### AIM OF THE TASK
Every entry below must appear again, exactly as written.

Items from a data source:
· · · ·
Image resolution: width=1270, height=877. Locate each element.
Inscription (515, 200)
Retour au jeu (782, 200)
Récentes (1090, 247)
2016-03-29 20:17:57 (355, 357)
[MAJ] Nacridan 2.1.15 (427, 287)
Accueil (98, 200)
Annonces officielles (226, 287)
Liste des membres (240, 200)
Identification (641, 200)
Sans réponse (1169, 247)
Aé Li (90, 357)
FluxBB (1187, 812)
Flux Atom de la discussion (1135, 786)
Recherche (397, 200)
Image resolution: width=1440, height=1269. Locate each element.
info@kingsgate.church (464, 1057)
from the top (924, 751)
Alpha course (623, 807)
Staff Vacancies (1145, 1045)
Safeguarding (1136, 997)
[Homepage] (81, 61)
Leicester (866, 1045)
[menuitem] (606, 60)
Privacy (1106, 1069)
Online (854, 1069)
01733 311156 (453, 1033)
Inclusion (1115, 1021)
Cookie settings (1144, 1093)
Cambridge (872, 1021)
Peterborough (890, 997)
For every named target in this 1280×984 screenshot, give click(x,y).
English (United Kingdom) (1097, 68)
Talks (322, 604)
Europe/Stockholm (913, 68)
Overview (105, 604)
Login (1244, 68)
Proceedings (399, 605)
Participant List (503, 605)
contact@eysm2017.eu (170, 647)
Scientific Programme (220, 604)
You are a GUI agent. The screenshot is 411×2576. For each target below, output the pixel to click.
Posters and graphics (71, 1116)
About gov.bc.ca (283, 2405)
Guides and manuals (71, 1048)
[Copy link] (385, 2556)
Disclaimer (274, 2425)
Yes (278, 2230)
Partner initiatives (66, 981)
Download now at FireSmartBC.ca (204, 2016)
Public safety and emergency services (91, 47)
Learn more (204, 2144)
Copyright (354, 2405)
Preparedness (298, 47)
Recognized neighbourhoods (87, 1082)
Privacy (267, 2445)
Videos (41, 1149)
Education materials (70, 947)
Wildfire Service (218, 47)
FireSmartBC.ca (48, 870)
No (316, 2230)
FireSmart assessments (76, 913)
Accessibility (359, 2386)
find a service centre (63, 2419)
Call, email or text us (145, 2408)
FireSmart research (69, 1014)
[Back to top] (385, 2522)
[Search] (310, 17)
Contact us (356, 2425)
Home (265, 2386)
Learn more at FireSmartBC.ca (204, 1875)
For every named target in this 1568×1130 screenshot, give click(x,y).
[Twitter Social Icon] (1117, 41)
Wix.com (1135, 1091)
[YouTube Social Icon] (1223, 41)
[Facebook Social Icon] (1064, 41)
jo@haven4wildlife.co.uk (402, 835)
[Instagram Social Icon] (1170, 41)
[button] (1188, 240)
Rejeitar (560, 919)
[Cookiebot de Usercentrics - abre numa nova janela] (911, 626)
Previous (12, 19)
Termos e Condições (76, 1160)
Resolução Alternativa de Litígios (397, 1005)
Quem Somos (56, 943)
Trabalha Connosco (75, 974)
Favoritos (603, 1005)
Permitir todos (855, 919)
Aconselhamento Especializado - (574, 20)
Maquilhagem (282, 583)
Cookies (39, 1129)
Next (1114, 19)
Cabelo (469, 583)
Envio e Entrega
· · · ·
### TASK RESULT
Image resolution: width=1270, height=877. Locate each element.
Inscription (515, 200)
Retour au jeu (782, 200)
Récentes (1090, 247)
2016-03-29 20:17:57 (355, 357)
[MAJ] Nacridan 2.1.15 (427, 287)
Accueil (98, 200)
Annonces officielles (226, 287)
Liste des membres (240, 200)
Identification (641, 200)
Sans réponse (1169, 247)
Aé Li (90, 357)
FluxBB (1187, 812)
Flux Atom de la discussion (1135, 786)
Recherche (397, 200)
Image resolution: width=1440, height=1269. Locate each element.
info@kingsgate.church (464, 1057)
from the top (924, 751)
Alpha course (623, 807)
Staff Vacancies (1145, 1045)
Safeguarding (1136, 997)
[Homepage] (81, 61)
Leicester (866, 1045)
[menuitem] (606, 60)
Privacy (1106, 1069)
Online (854, 1069)
01733 311156 (453, 1033)
Inclusion (1115, 1021)
Cookie settings (1144, 1093)
Cambridge (872, 1021)
Peterborough (890, 997)
For every named target in this 1280×984 screenshot, give click(x,y).
English (United Kingdom) (1097, 68)
Talks (322, 604)
Europe/Stockholm (913, 68)
Overview (105, 604)
Login (1244, 68)
Proceedings (399, 605)
Participant List (503, 605)
contact@eysm2017.eu (170, 647)
Scientific Programme (220, 604)
You are a GUI agent. The screenshot is 411×2576. For each target below, output the pixel to click.
Posters and graphics (71, 1116)
About gov.bc.ca (283, 2405)
Guides and manuals (71, 1048)
[Copy link] (385, 2556)
Disclaimer (274, 2425)
Yes (278, 2230)
Partner initiatives (66, 981)
Download now at FireSmartBC.ca (204, 2016)
Public safety and emergency services (91, 47)
Learn more (204, 2144)
Copyright (354, 2405)
Preparedness (298, 47)
Recognized neighbourhoods (87, 1082)
Privacy (267, 2445)
Videos (41, 1149)
Education materials (70, 947)
Wildfire Service (218, 47)
FireSmartBC.ca (48, 870)
No (316, 2230)
FireSmart assessments (76, 913)
Accessibility (359, 2386)
find a service centre (63, 2419)
Call, email or text us (145, 2408)
FireSmart research (69, 1014)
[Back to top] (385, 2522)
[Search] (310, 17)
Contact us (356, 2425)
Home (265, 2386)
Learn more at FireSmartBC.ca (204, 1875)
For every named target in this 1568×1130 screenshot, give click(x,y).
[Twitter Social Icon] (1117, 41)
Wix.com (1135, 1091)
[YouTube Social Icon] (1223, 41)
[Facebook Social Icon] (1064, 41)
jo@haven4wildlife.co.uk (402, 835)
[Instagram Social Icon] (1170, 41)
[button] (1188, 240)
Rejeitar (560, 919)
[Cookiebot de Usercentrics - abre numa nova janela] (911, 626)
Previous (12, 19)
Termos e Condições (76, 1160)
Resolução Alternativa de Litígios (397, 1005)
Quem Somos (56, 943)
Trabalha Connosco (75, 974)
Favoritos (603, 1005)
Permitir todos (855, 919)
Aconselhamento Especializado - (574, 20)
Maquilhagem (282, 583)
Cookies (39, 1129)
Next (1114, 19)
Cabelo (469, 583)
Envio e Entrega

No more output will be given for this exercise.